[DATA IN THIS EXERCISE — start]
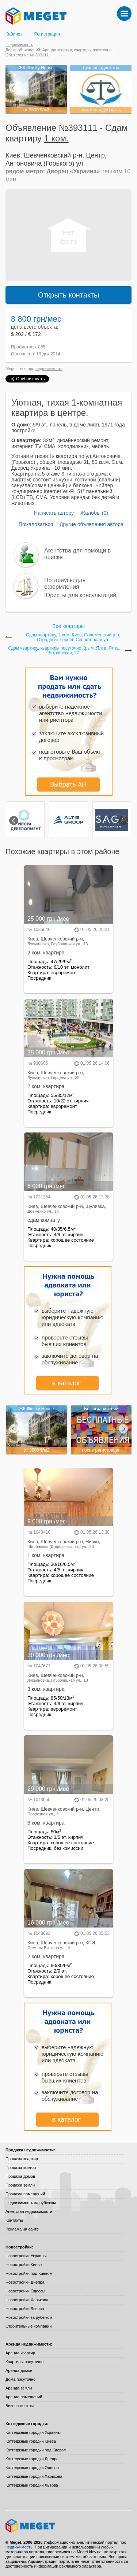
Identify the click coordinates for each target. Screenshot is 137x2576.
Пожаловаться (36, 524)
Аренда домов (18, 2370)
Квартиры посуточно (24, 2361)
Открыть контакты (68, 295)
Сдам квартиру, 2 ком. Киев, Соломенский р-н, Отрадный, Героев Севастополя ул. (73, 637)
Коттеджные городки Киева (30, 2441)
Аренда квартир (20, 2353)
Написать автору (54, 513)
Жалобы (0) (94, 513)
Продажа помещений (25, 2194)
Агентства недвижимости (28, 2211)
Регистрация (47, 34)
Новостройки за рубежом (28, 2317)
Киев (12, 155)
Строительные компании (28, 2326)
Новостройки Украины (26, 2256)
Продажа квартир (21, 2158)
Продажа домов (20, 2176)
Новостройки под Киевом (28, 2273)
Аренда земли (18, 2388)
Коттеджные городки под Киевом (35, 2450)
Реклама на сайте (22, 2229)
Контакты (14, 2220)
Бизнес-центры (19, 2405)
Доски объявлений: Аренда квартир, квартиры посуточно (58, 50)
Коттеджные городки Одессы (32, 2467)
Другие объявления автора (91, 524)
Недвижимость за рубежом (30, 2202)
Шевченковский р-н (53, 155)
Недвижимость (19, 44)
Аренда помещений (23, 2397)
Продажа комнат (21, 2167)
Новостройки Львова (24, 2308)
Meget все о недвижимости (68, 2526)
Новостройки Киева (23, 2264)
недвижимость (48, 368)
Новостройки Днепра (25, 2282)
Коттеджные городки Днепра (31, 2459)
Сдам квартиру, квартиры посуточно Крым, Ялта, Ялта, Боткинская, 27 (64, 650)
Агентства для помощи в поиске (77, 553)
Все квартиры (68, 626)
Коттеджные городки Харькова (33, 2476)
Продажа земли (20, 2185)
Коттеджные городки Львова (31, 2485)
[DATA IN THIS EXERCISE — finish]
* TASK BRIEF *
Each line that includes "городки" counts once; state how many such lines the listing has, with no other words.

* WRITTEN SOLUTION *
6